What the task requires -> Return all the lines below exactly. Any picture among them is omitted.

━━ Source material

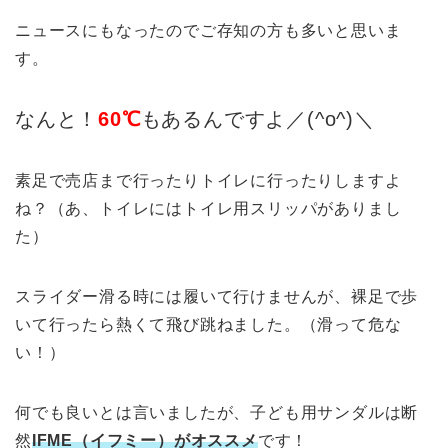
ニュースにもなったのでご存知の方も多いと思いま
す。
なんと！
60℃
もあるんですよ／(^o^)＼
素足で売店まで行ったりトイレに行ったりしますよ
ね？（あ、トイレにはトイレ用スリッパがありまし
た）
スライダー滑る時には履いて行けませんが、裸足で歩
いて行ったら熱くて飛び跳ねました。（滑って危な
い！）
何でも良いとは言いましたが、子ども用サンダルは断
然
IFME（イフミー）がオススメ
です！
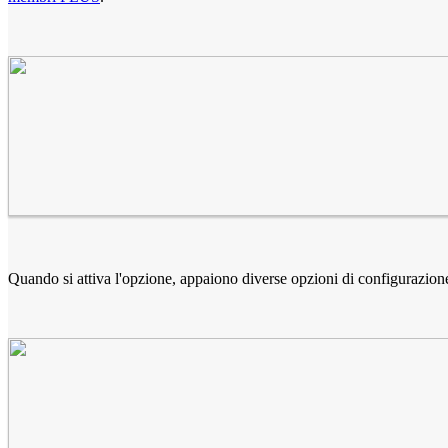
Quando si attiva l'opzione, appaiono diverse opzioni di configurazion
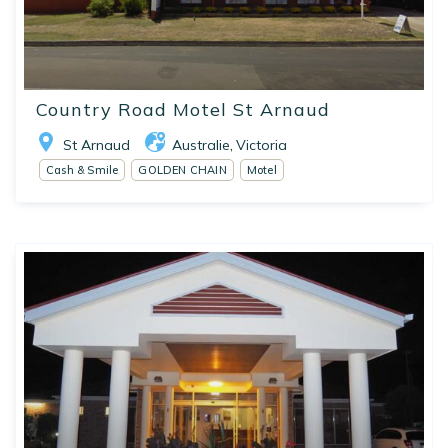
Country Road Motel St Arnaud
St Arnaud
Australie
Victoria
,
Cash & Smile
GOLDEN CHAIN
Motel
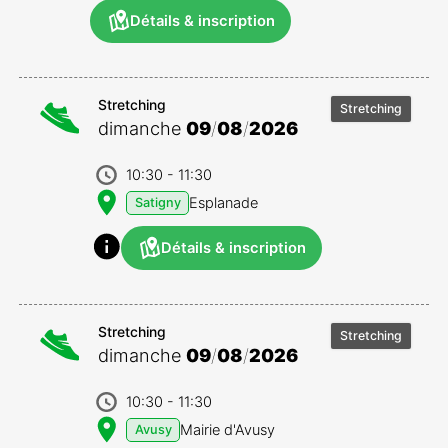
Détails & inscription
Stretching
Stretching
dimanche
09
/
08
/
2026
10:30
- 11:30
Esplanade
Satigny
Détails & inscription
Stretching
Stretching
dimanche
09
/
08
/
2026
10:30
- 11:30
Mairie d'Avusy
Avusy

━━━━

Written answer ->
ニュースにもなったのでご存知の方も多いと思いま
す。
なんと！
60℃
もあるんですよ／(^o^)＼
素足で売店まで行ったりトイレに行ったりしますよ
ね？（あ、トイレにはトイレ用スリッパがありまし
た）
スライダー滑る時には履いて行けませんが、裸足で歩
いて行ったら熱くて飛び跳ねました。（滑って危な
い！）
何でも良いとは言いましたが、子ども用サンダルは断
然
IFME（イフミー）がオススメ
です！
Quando si attiva l'opzione, appaiono diverse opzioni di configurazion
Country Road Motel St Arnaud
St Arnaud
Australie
Victoria
,
Cash & Smile
GOLDEN CHAIN
Motel
Détails & inscription
Stretching
Stretching
dimanche
09
/
08
/
2026
10:30
- 11:30
Esplanade
Satigny
Détails & inscription
Stretching
Stretching
dimanche
09
/
08
/
2026
10:30
- 11:30
Mairie d'Avusy
Avusy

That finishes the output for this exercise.